Data downlink is transmitted to all servers through the MQ broadcast mechanism. After receiving the message, all servers obtain all Session sessions held by the current server for data downlink notification. If the peer-to-peer data is pushed downlink, the data is broadcast to all servers first. Every day, the server determines whether the pushed end is a session held by the current server. If the information in the message data is determined to be in the current service, it will be pushed, otherwise it will be discarded.

According to the source code analysis, NotifyProxy is used to send data downstream. It should be noted that Netty is NIO. If the downstream notification needs to obtain the return value, the asynchronous notification needs to be synchronized. So NotifyFuture is to implement Java. Util. Concurrent. The Future of the method, by setting the timeout, after channelRead access to uplink, affiliate NotifyFuture method by seq.

The downstream data is sent through TcpConnector’s Send method, which writes to a Channel through the writeAndFlush method of ChannelHandlerContext to downstream data. Note that Before there is another kind of writing is the cf. Await, judging by blocking the way to success, this kind of writing appear accidental BlockingOperationException exception.

Write using blocking to get the return value

Questions about BlockingOperationException in StackOverflow question, I was very lucky to get the Norman Maurer (core contributor of Netty) solution.
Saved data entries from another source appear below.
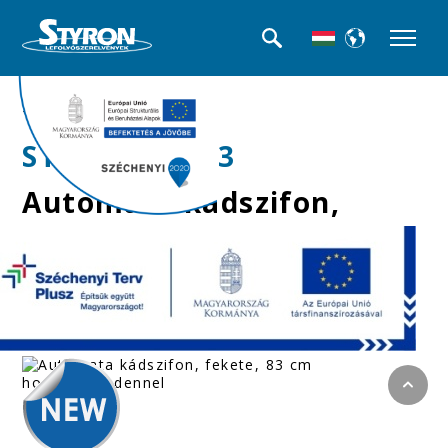
>>Kádszifonok
STY-536-AB-83
Automata kádszifon,
fekete, 83 cm hosszú
bowdennel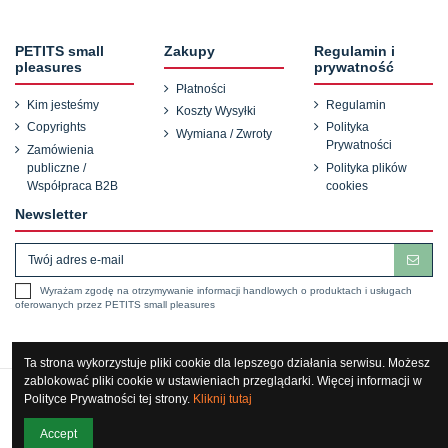
PETITS small
Zakupy
Regulamin i
pleasures
prywatność
Płatności
Kim jesteśmy
Regulamin
Koszty Wysyłki
Copyrights
Polityka
Wymiana / Zwroty
Prywatności
Zamówienia
publiczne /
Polityka plików
Współpraca B2B
cookies
Newsletter
Wyrażam zgodę na otrzymywanie informacji handlowych o produktach i usługach
oferowanych przez PETITS small pleasures
Ta strona wykorzystuje pliki cookie dla lepszego działania serwisu. Możesz
zablokować pliki cookie w ustawieniach przeglądarki. Więcej informacji w
Polityce Prywatności tej strony.
Kliknij tutaj
Accept
Copyrights © 2022 PETITS small pleasures.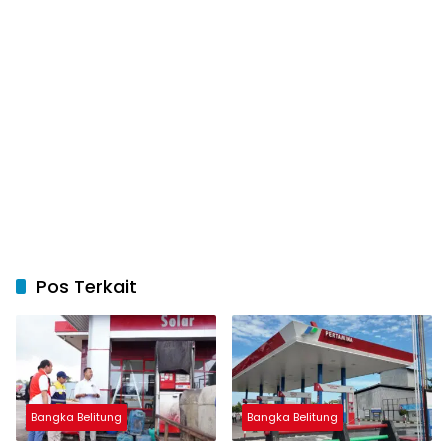
Pos Terkait
Bangka Belitung
Bangka Belitung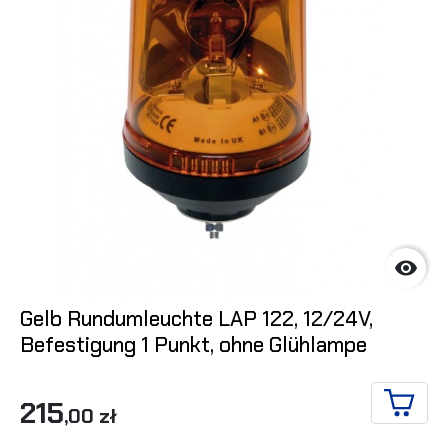

Gelb Rundumleuchte LAP 122, 12/24V,
Befestigung 1 Punkt, ohne Glühlampe
215
,00 zł
IN DE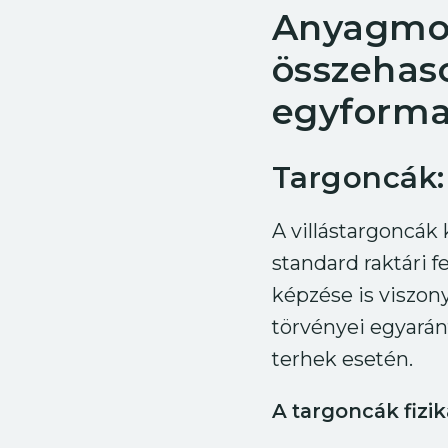
Anyagmo
összehas
egyform
Targoncák:
A villástargoncák
standard raktári f
képzése is viszony
törvényei egyarán
terhek esetén.
A targoncák fizika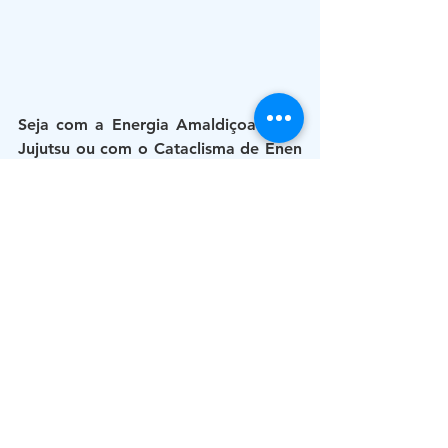
Seja com a Energia Amaldiçoada do 
Jujutsu ou com o Cataclisma de Enen 
no Shouboutai o clima segue 
esquentando e levando a gente a 
imaginar varias teorias e 
possibilidades de um futuro caótico 
então só nos resta aguardar os 
próximos capítulos.
Tornado Geek
Por: Marcos S. Gomes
When executing write, Netty determines whether the current thread is an EventLoop assigned to the Channe. If so, the row thread performs IO operations. Otherwise, it submits to executor for allocation. When an await method is executed, an execution thread is fetched from the executor. Here a checkDeadLock is required to determine whether the execution thread and current Threads are the same thread. If it is just an exception detection for deadlock BlockingOperationException.

conclusion

This article briefly introduces the Beijing mai TCP gateway using Netty to achieve the framework of the long connection container, the key points involved in the construction of the TCP long connection container are described one by one, as well as a simple analysis of the source code. In the development process of Beijing Mai Netty has a lot of practical applications, such as Netty4.11+HTTP2 APNs message push and so on.

The authors introduce

Zhang Songran is the architect of THE R&D department of JINGdong Mall. Rich experience in the development and architecture of large-scale distributed systems with high performance and high availability. He joined JINGdong in 2013 and is currently responsible for the system research and development of Jingmai service gateway.

Thanks to Yuta Tian guang for correcting this article.